• [Excerpted records]
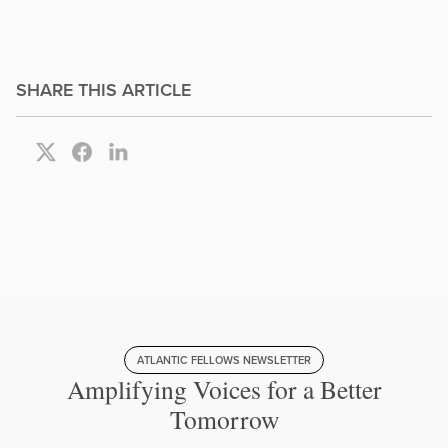
SHARE THIS ARTICLE
ATLANTIC FELLOWS NEWSLETTER
Amplifying Voices for a Better
Tomorrow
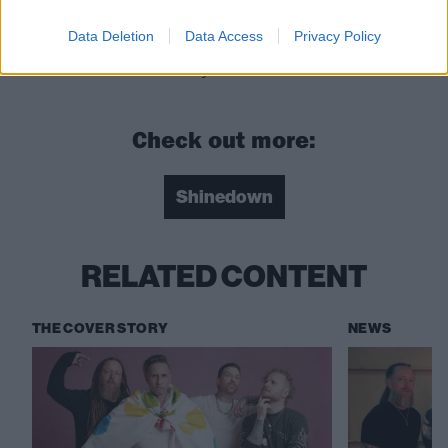
Roach
Data Deletion
Data Access
Privacy Policy
EI8HT is released on May 29 via Atlantic
Check out more:
Shinedown
RELATED CONTENT
THE COVER STORY
NEWS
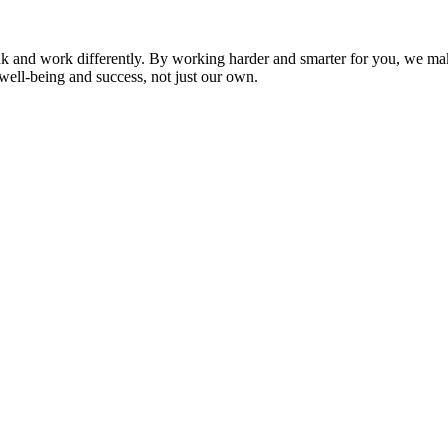
nk and work differently. By working harder and smarter for you, we ma
well-being and success, not just our own.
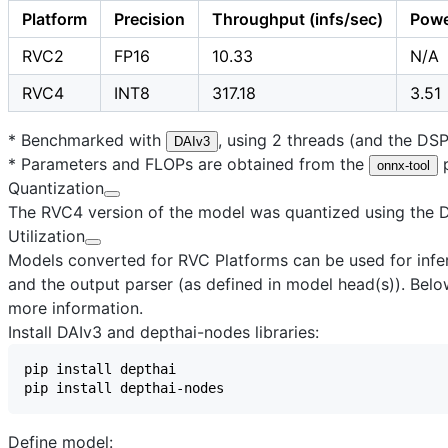
Platform
Precision
Throughput (infs/sec)
Powe
RVC2
FP16
10.33
N/A
RVC4
INT8
317.18
3.51
* Benchmarked with
, using 2 threads (and the DS
DAIv3
* Parameters and FLOPs are obtained from the
p
onnx-tool
Quantization
The RVC4 version of the model was quantized using the Dr
Utilization
Models converted for RVC Platforms can be used for infere
and the output parser (as defined in model head(s)). Below
more information.
Install DAIv3 and depthai-nodes libraries:
Define model:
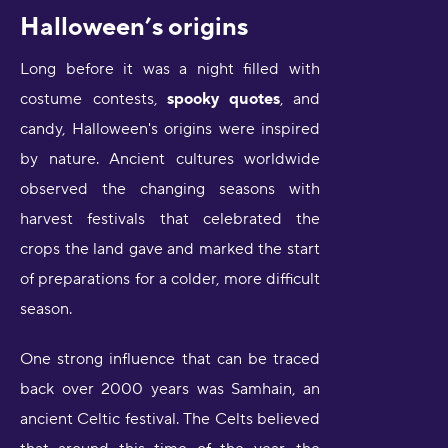
Halloween’s origins
Long before it was a night filled with
costume contests,
spooky quotes
, and
candy, Halloween's origins were inspired
by nature. Ancient cultures worldwide
observed the changing seasons with
harvest festivals that celebrated the
crops the land gave and marked the start
of preparations for a colder, more difficult
season.
One strong influence that can be traced
back over 2000 years was Samhain, an
ancient Celtic festival. The Celts believed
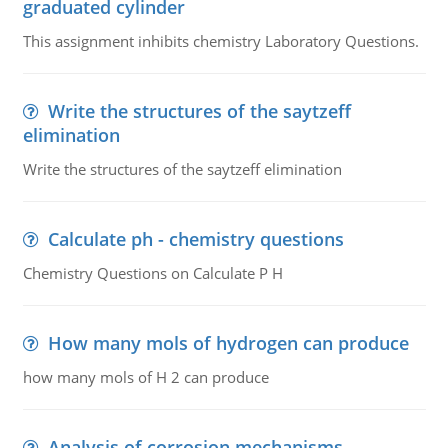
graduated cylinder
This assignment inhibits chemistry Laboratory Questions.
Write the structures of the saytzeff
elimination
Write the structures of the saytzeff elimination
Calculate ph - chemistry questions
Chemistry Questions on Calculate P H
How many mols of hydrogen can produce
how many mols of H 2 can produce
Analysis of corrosion mechanisms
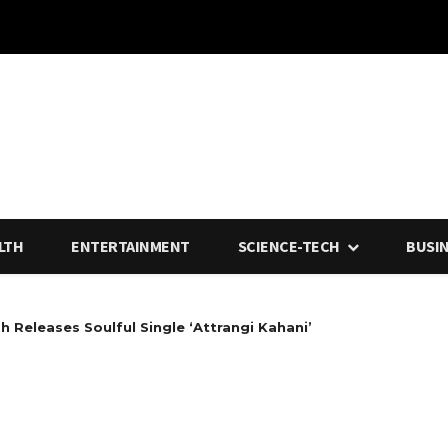
LTH
ENTERTAINMENT
SCIENCE-TECH
BUSI
h Releases Soulful Single ‘Attrangi Kahani’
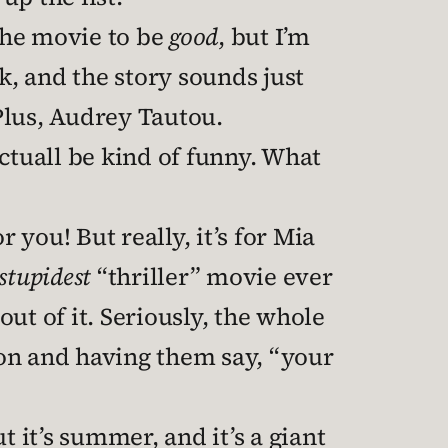
 the movie to be
good
, but I’m
k, and the story sounds just
Plus, Audrey Tautou.
 actuall be kind of funny. What
r you! But really, it’s for Mia
stupidest
“thriller” movie ever
ut of it. Seriously, the whole
on and having them say, “your
t it’s summer, and it’s a giant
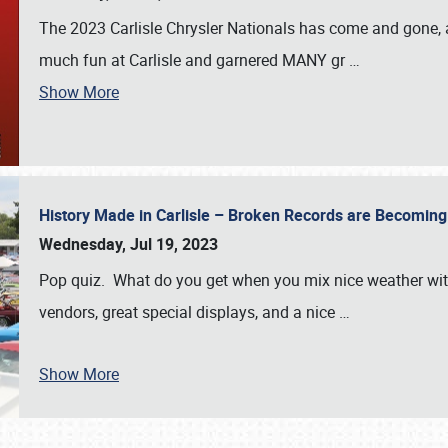
The 2023 Carlisle Chrysler Nationals has come and gone,
much fun at Carlisle and garnered MANY gr
…
Show More
History Made in Carlisle – Broken Records are Becomin
Wednesday, Jul 19, 2023
Pop quiz. What do you get when you mix nice weather with
vendors, great special displays, and a nice
…
Show More
SCHEDULE & INFO
REGISTRATION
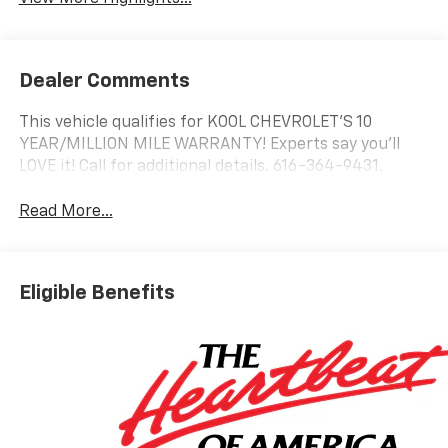
Dealer Comments
This vehicle qualifies for KOOL CHEVROLET’S 10
YEAR/MILLION MILE WARRANTY! Experts say you’ll
LOVE it! Call for additional details. 616-364-9431.
Read More...
Eligible Benefits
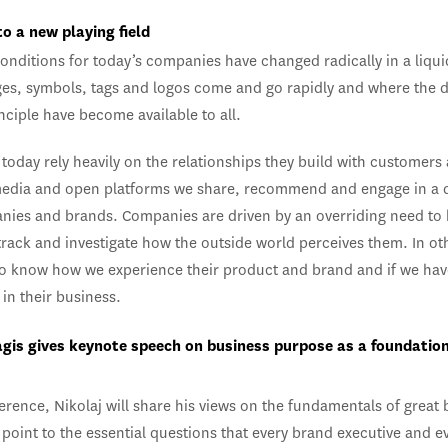
to a new playing field
onditions for today’s companies have changed radically in a liqu
es, symbols, tags and logos come and go rapidly and where the d
inciple have become available to all.
today rely heavily on the relationships they build with customers
media and open platforms we share, recommend and engage in a 
nies and brands. Companies are driven by an overriding need to
track and investigate how the outside world perceives them. In ot
to know how we experience their product and brand and if we hav
in their business.
agis gives keynote speech on business purpose as a foundation
erence, Nikolaj will share his views on the fundamentals of great
point to the essential questions that every brand executive and e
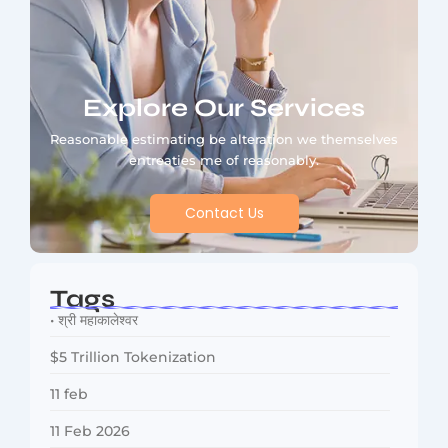
Explore Our Services
Reasonable estimating be alteration we themselves
entreaties me of reasonably.
Contact Us
Tags
• श्री महाकालेश्वर
$5 Trillion Tokenization
11 feb
11 Feb 2026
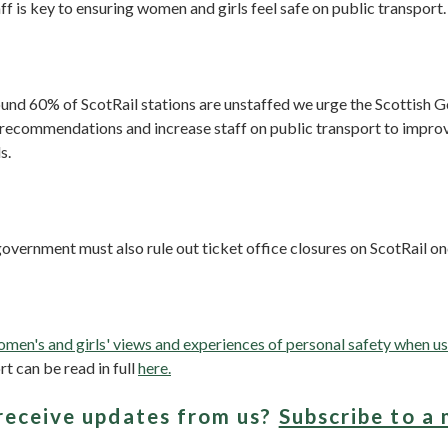
ff is key to ensuring women and girls feel safe on public transport.
ound 60% of ScotRail stations are unstaffed we urge the Scottish 
 recommendations and increase staff on public transport to improv
s.
overnment must also rule out ticket office closures on ScotRail onc
men's and girls' views and experiences of personal safety when us
rt can be read in full
here.
receive updates from us?
Subscribe to a 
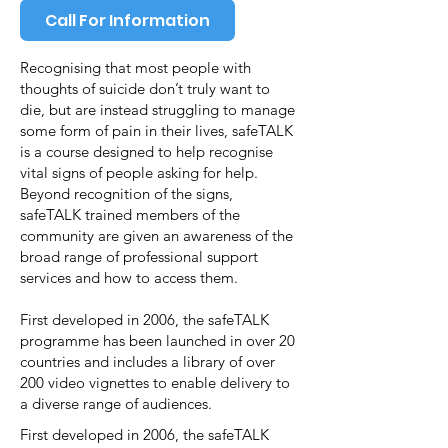
Call For Information
Recognising that most people with
thoughts of suicide don’t truly want to
die, but are instead struggling to manage
some form of pain in their lives, safeTALK
is a course designed to help recognise
vital signs of people asking for help.
Beyond recognition of the signs,
safeTALK trained members of the
community are given an awareness of the
broad range of professional support
services and how to access them.
First developed in 2006, the safeTALK
programme has been launched in over 20
countries and includes a library of over
200 video vignettes to enable delivery to
a diverse range of audiences.
First developed in 2006, the safeTALK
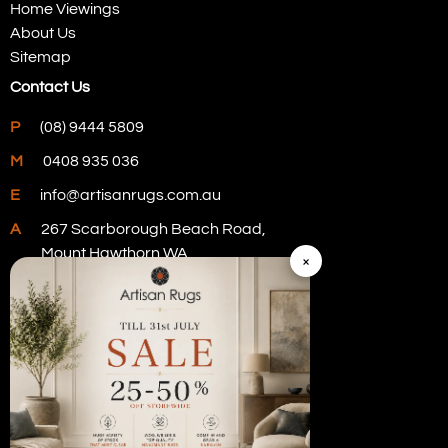
Home Viewings
About Us
Sitemap
Contact Us
P
(08) 9444 5809
M
0408 935 036
E
info@artisanrugs.com.au
A
267 Scarborough Beach Road,
Mount Hawthorn WA
×
Visit Our Store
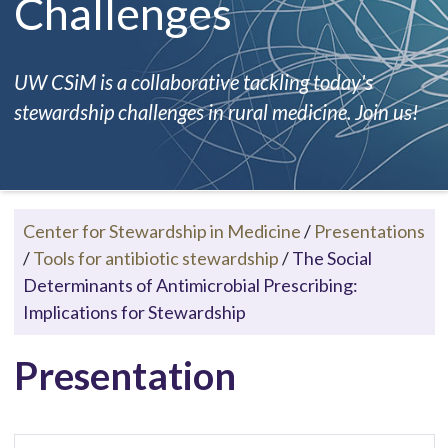
Challenges
UW CSiM is a collaborative tackling today's
stewardship challenges in rural medicine. Join us!
Center for Stewardship in Medicine
/
Presentations
/
Tools for antibiotic stewardship
/
The Social
Determinants of Antimicrobial Prescribing:
Implications for Stewardship
Presentation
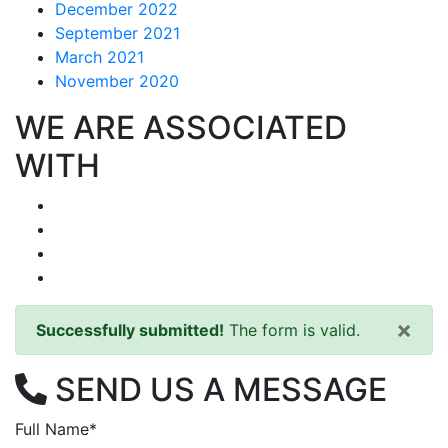
December 2022
September 2021
March 2021
November 2020
WE ARE ASSOCIATED
WITH
×
Successfully submitted!
The form is valid.
SEND US A MESSAGE
Full Name*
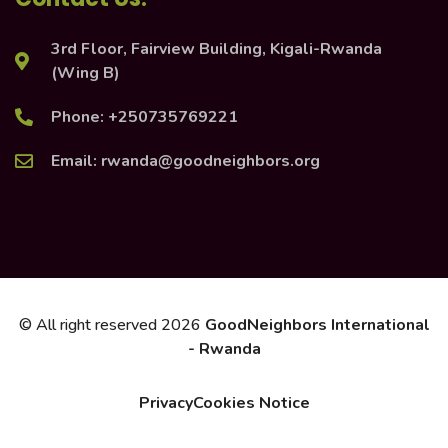
3rd Floor, Fairview Building, Kigali-Rwanda
(Wing B)
Phone: +250735769221
Email: rwanda@goodneighbors.org
© All right reserved
2026
GoodNeighbors International
- Rwanda
Privacy
Cookies Notice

• [Task description]
Could the data above be repeated exactly, with every picture dropped?

• [Written solution]
SHARE THIS ARTICLE
ATLANTIC FELLOWS NEWSLETTER
Amplifying Voices for a Better
Tomorrow
Roach
Data Deletion
Data Access
Privacy Policy
EI8HT is released on May 29 via Atlantic
Check out more:
Shinedown
RELATED CONTENT
THE COVER STORY
NEWS
nk and work differently. By working harder and smarter for you, we ma
well-being and success, not just our own.
Platform
Precision
Throughput (infs/sec)
Powe
RVC2
FP16
10.33
N/A
RVC4
INT8
317.18
3.51
* Benchmarked with
, using 2 threads (and the DS
DAIv3
* Parameters and FLOPs are obtained from the
p
onnx-tool
Quantization
The RVC4 version of the model was quantized using the Dr
Utilization
Models converted for RVC Platforms can be used for infere
and the output parser (as defined in model head(s)). Below
more information.
Install DAIv3 and depthai-nodes libraries:
Define model:
Halloween’s origins
Long before it was a night filled with
costume contests,
spooky quotes
, and
candy, Halloween's origins were inspired
by nature. Ancient cultures worldwide
observed the changing seasons with
harvest festivals that celebrated the
crops the land gave and marked the start
of preparations for a colder, more difficult
season.
One strong influence that can be traced
back over 2000 years was Samhain, an
ancient Celtic festival. The Celts believed
graduated cylinder
This assignment inhibits chemistry Laboratory Questions.
Write the structures of the saytzeff
elimination
Write the structures of the saytzeff elimination
Calculate ph - chemistry questions
Chemistry Questions on Calculate P H
How many mols of hydrogen can produce
how many mols of H 2 can produce
Analysis of corrosion mechanisms
LTH
ENTERTAINMENT
SCIENCE-TECH
BUSI
h Releases Soulful Single ‘Attrangi Kahani’
 the movie to be
good
, but I’m
k, and the story sounds just
Plus, Audrey Tautou.
 actuall be kind of funny. What
r you! But really, it’s for Mia
stupidest
“thriller” movie ever
ut of it. Seriously, the whole
on and having them say, “your
t it’s summer, and it’s a giant
The 2023 Carlisle Chrysler Nationals has come and gone,
much fun at Carlisle and garnered MANY gr
…
Show More
History Made in Carlisle – Broken Records are Becomin
Wednesday, Jul 19, 2023
Pop quiz. What do you get when you mix nice weather with
vendors, great special displays, and a nice
…
Show More
SCHEDULE & INFO
REGISTRATION
Dealer Comments
This vehicle qualifies for KOOL CHEVROLET’S 10
YEAR/MILLION MILE WARRANTY! Experts say you’ll
LOVE it! Call for additional details. 616-364-9431.
Read More...
Eligible Benefits
to a new playing field
onditions for today’s companies have changed radically in a liqu
es, symbols, tags and logos come and go rapidly and where the d
inciple have become available to all.
today rely heavily on the relationships they build with customers
media and open platforms we share, recommend and engage in a 
nies and brands. Companies are driven by an overriding need to
track and investigate how the outside world perceives them. In ot
to know how we experience their product and brand and if we hav
in their business.
agis gives keynote speech on business purpose as a foundation
erence, Nikolaj will share his views on the fundamentals of great
point to the essential questions that every brand executive and e
Explore Our Services
Reasonable estimating be alteration we themselves
entreaties me of reasonably.
Contact Us
Tags
• श्री महाकालेश्वर
$5 Trillion Tokenization
11 feb
11 Feb 2026
ff is key to ensuring women and girls feel safe on public transport.
ound 60% of ScotRail stations are unstaffed we urge the Scottish 
 recommendations and increase staff on public transport to improv
s.
overnment must also rule out ticket office closures on ScotRail onc
men's and girls' views and experiences of personal safety when us
rt can be read in full
here.
receive updates from us?
Subscribe to a 
Call For Information
Recognising that most people with
thoughts of suicide don’t truly want to
die, but are instead struggling to manage
some form of pain in their lives, safeTALK
is a course designed to help recognise
vital signs of people asking for help.
Beyond recognition of the signs,
safeTALK trained members of the
community are given an awareness of the
broad range of professional support
services and how to access them.
First developed in 2006, the safeTALK
programme has been launched in over 20
countries and includes a library of over
200 video vignettes to enable delivery to
a diverse range of audiences.
First developed in 2006, the safeTALK
Home Viewings
About Us
Sitemap
Contact Us
P
(08) 9444 5809
M
0408 935 036
E
info@artisanrugs.com.au
A
267 Scarborough Beach Road,
Mount Hawthorn WA
×
Visit Our Store
Challenges
UW CSiM is a collaborative tackling today's
stewardship challenges in rural medicine. Join us!
Center for Stewardship in Medicine
/
Presentations
/
Tools for antibiotic stewardship
/
The Social
Determinants of Antimicrobial Prescribing:
Implications for Stewardship
Presentation
December 2022
September 2021
March 2021
November 2020
WE ARE ASSOCIATED
WITH
×
Successfully submitted!
The form is valid.
SEND US A MESSAGE
Full Name*
3rd Floor, Fairview Building, Kigali-Rwanda
(Wing B)
Phone: +250735769221
Email: rwanda@goodneighbors.org
© All right reserved
2026
GoodNeighbors International
- Rwanda
Privacy
Cookies Notice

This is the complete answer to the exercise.